7. MEASURING SUBNET SUCCESS IS CASE-BY-CASE, NOT A SINGLE METRIC: For agent or model subnets, benchmark improvement matters, but only if the benchmark is robust and the model is not overfit to it. For commodity subnets, look at demand for the commodity and the margin between miner payout and revenue. Miner count and price are misleading in isolation.

Taureau Group’s MD on LeadPoet

8. THE INFRASTRUCTURE PLAY IS WHAT COMPOUNDS: LeadPoet’s agent product is the meat and potatoes, but the moonshot is a sales-focused LLM sold to Apollo, ZoomInfo, Salesforce, HubSpot, and Clay.

Building infrastructure that other companies plug into is what compounds beyond a single product, and Bittensor’s miner-directed training data is what makes that infrastructure possible at all.

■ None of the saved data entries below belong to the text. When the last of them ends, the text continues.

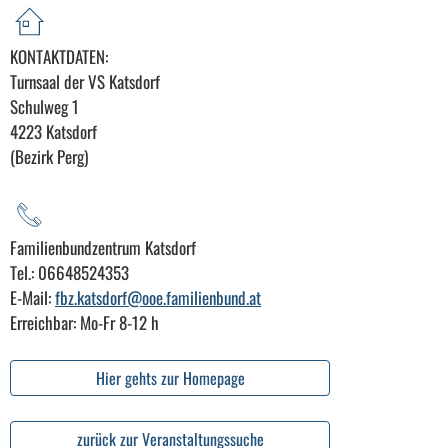
KONTAKTDATEN:
Turnsaal der VS Katsdorf
Schulweg 1
4223 Katsdorf
(Bezirk Perg)
Familienbundzentrum Katsdorf
Tel.: 06648524353
E-Mail:
fbz.katsdorf@ooe.familienbund.at
Erreichbar: Mo-Fr 8-12 h
Hier gehts zur Homepage
zurück zur Veranstaltungssuche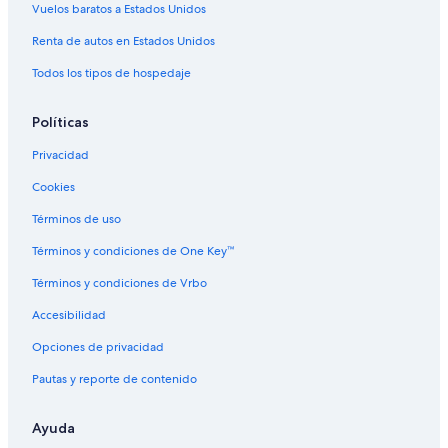
Vuelos baratos a Estados Unidos
Renta de autos en Estados Unidos
Todos los tipos de hospedaje
Políticas
Privacidad
Cookies
Términos de uso
Términos y condiciones de One Key™
Términos y condiciones de Vrbo
Accesibilidad
Opciones de privacidad
Pautas y reporte de contenido
Ayuda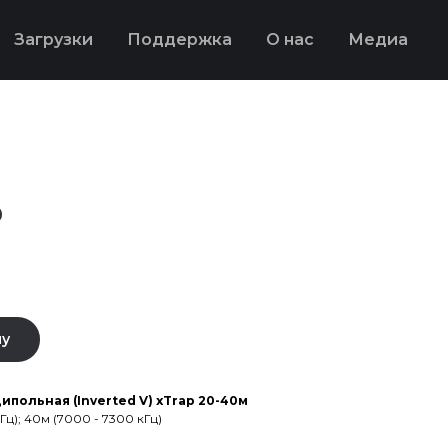
Загрузки
Поддержка
О нас
Медиа
0
ну
польная (Inverted V) xTrap 20-40м
Гц); 40м (7000 - 7300 кГц)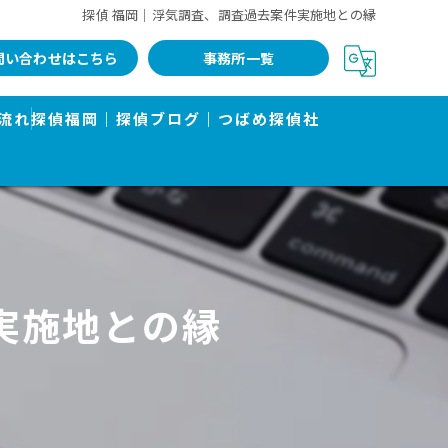
探偵 福岡｜浮気調査、調査過去案件実施地との縁
問い合わせはこちら
事務所一覧
流れ
探偵福岡｜探偵ブログ｜つばめ探偵社
実施地との縁
告書で有名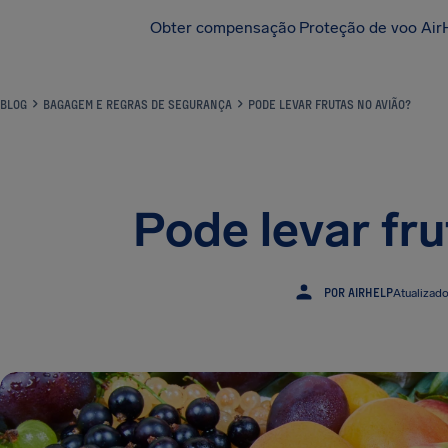
Obter compensação
Proteção de voo Air
BLOG
BAGAGEM E REGRAS DE SEGURANÇA
PODE LEVAR FRUTAS NO AVIÃO?
Pode levar fru
POR AIRHELP
Atualizad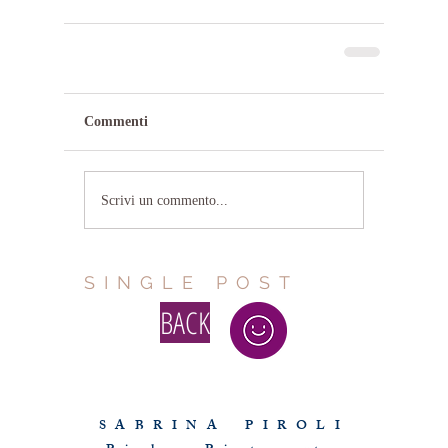
Commenti
Scrivi un commento...
SINGLE POST
BACK
Questo sito è proprietà di Sabrina Piroli
S A B R I N A P I R O L I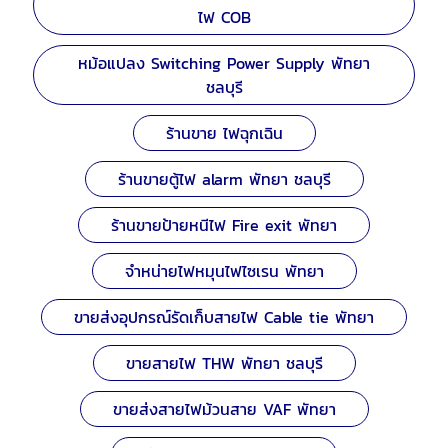
ไฟ COB
หม้อแปลง Switching Power Supply พัทยา
ชลบุรี
ร้านขาย ไฟฉุกเฉิน
ร้านขายตู้ไฟ alarm พัทยา ชลบุรี
ร้านขายป้ายหนีไฟ Fire exit พัทยา
จำหน่ายไฟหมุนไฟไซเรน พัทยา
ขายส่งอุปกรณ์รัดเก็บสายไฟ Cable tie พัทยา
ขายสายไฟ THW พัทยา ชลบุรี
ขายส่งสายไฟม้วนสาย VAF พัทยา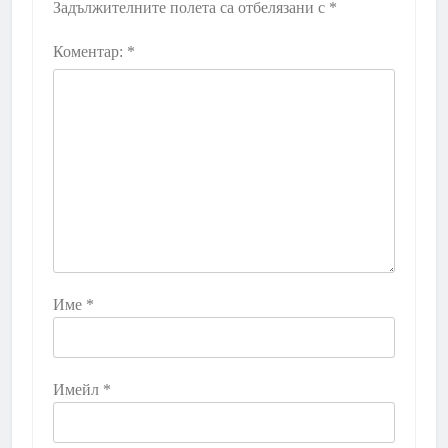
Задължителните полета са отбелязани с
*
Коментар:
*
Име
*
Имейл
*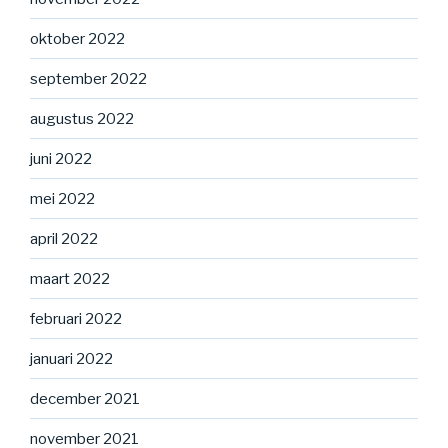
oktober 2022
september 2022
augustus 2022
juni 2022
mei 2022
april 2022
maart 2022
februari 2022
januari 2022
december 2021
november 2021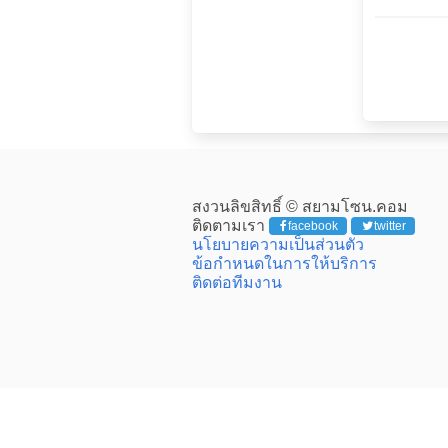
สงวนลิขสิทธิ์ © สยามโซน.คอม
ติดตามเรา
facebook
twitter
นโยบายความเป็นส่วนตัว
ข้อกำหนดในการให้บริการ
ติดต่อทีมงาน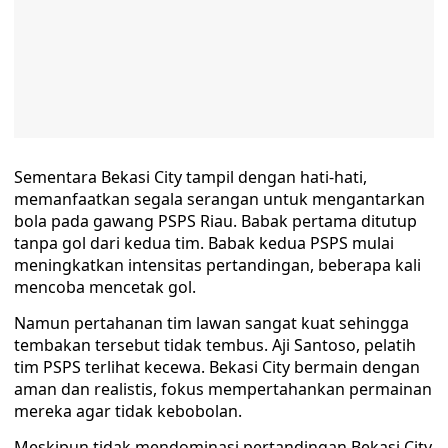
Sementara Bekasi City tampil dengan hati-hati,
memanfaatkan segala serangan untuk mengantarkan
bola pada gawang PSPS Riau. Babak pertama ditutup
tanpa gol dari kedua tim. Babak kedua PSPS mulai
meningkatkan intensitas pertandingan, beberapa kali
mencoba mencetak gol.
Namun pertahanan tim lawan sangat kuat sehingga
tembakan tersebut tidak tembus. Aji Santoso, pelatih
tim PSPS terlihat kecewa. Bekasi City bermain dengan
aman dan realistis, fokus mempertahankan permainan
mereka agar tidak kebobolan.
Meskipun tidak mendominasi pertandingan Bekasi City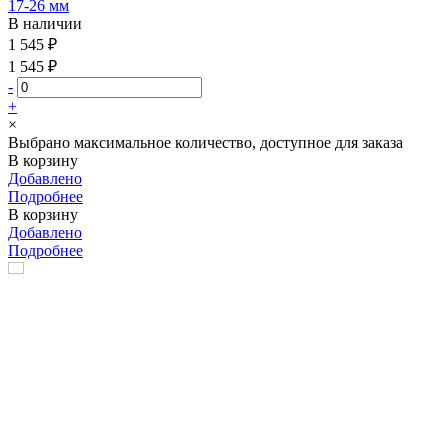
17-26 мм
В наличии
1 545 ₽
1 545 ₽
-
+
×
Выбрано максимальное количество, доступное для заказа
В корзину
Добавлено
Подробнее
В корзину
Добавлено
Подробнее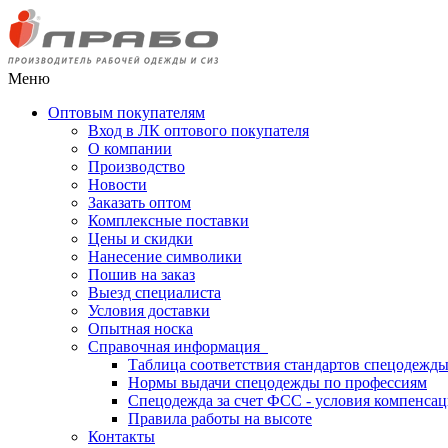
Меню
Оптовым покупателям
Вход в ЛК оптового покупателя
О компании
Производство
Новости
Заказать оптом
Комплексные поставки
Цены и скидки
Нанесение символики
Пошив на заказ
Выезд специалиста
Условия доставки
Опытная носка
Справочная информация
Таблица соответствия стандартов спецодежд
Нормы выдачи спецодежды по профессиям
Спецодежда за счет ФСС - условия компенса
Правила работы на высоте
Контакты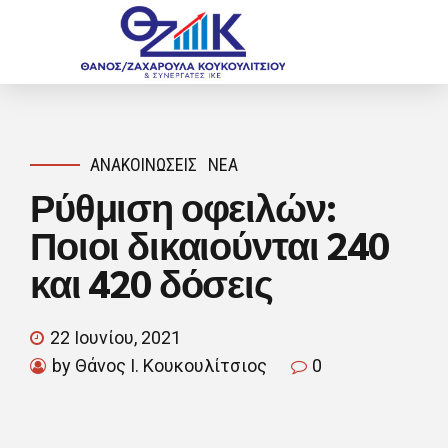
ΑΝΑΚΟΙΝΏΣΕΙΣ
ΝΈΑ
Ρύθμιση οφειλών:
Ποιοι δικαιούνται 240
και 420 δόσεις
22 Ιουνίου, 2021
by Θάνος Ι. Κουκουλίτσιος
0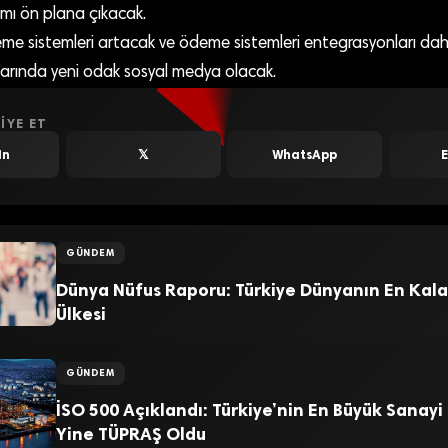
ımı ön plana çıkacak.
eme sistemleri artacak ve ödeme sistemleri entegrasyonları dah
arında yeni odak sosyal medya olacak.
IYE ET
In
𝕏
WhatsApp
GÜNDEM
Dünya Nüfus Raporu: Türkiye Dünyanın En Kala
Ülkesi
GÜNDEM
İSO 500 Açıklandı: Türkiye’nin En Büyük Sanayi
Yine TÜPRAŞ Oldu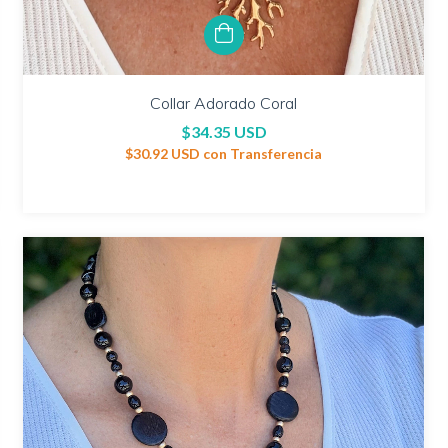
Collar Adorado Coral
$34.35 USD
$30.92 USD
con
Transferencia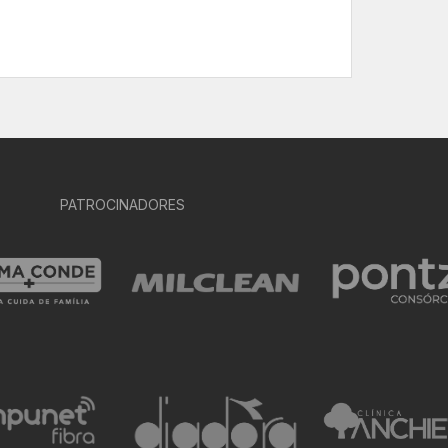
PATROCINADORES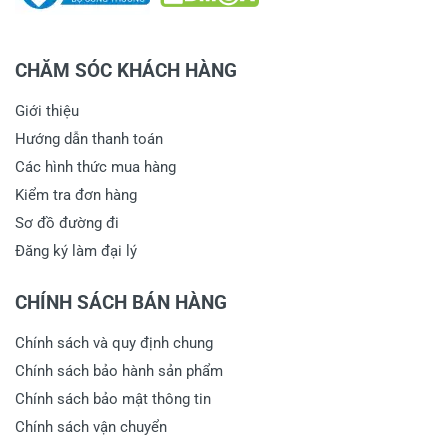
CHĂM SÓC KHÁCH HÀNG
Giới thiệu
Hướng dẫn thanh toán
Các hình thức mua hàng
Kiểm tra đơn hàng
Sơ đồ đường đi
Đăng ký làm đại lý
CHÍNH SÁCH BÁN HÀNG
Chính sách và quy định chung
Chính sách bảo hành sản phẩm
Chính sách bảo mật thông tin
Chính sách vận chuyển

9. ROOT REBORN IS REASONABLE BUT OVERCOMPLICATED: Routing power through subnet exposure is conceptually sound, but validator voting adds a layer dynamic $TAO (dTAO) could already handle through market allocation.

Letting the market allocate through dTAO rather than through validator delegation would achieve the same outcome with less structural risk.

10. MAKING MONEY ON BITTENSOR IS BROADER THAN EMISSIONS: Mining and validating are the obvious paths. The overlooked one is white-labeling subnet outputs (Chutes, Lium, Targon) and reselling them as a service under your own brand. A one-click miner path is also coming that lets anyone participate with just a Chutes or OpenRouter API key.

The Filters the New Rules Enforce

The strongest takeaway is that the perfect Bittensor subnet is not defined by any single technical trait but by whether it passes the filter the new emission rules now enforce. A subnet that solves a real problem, validates its miners honestly, and communicates a coherent vision will accumulate market confidence and chain emission at the same time, while a subnet that misses any of those three fails at the incentive layer before the technology ever gets tested.

LeadPoet’s own model happens to hit all three, which is why the subnet already has enterprise customers, a second product version shipping this month, and a defensible long-term moonshot in the sales LLM. For anyone acquiring a slot in the current environment, the advice is the same one the market is already delivering through the deregistration list: build something valuable, validate it honestly, and tell people what you are doing clearly enough that they can believe it.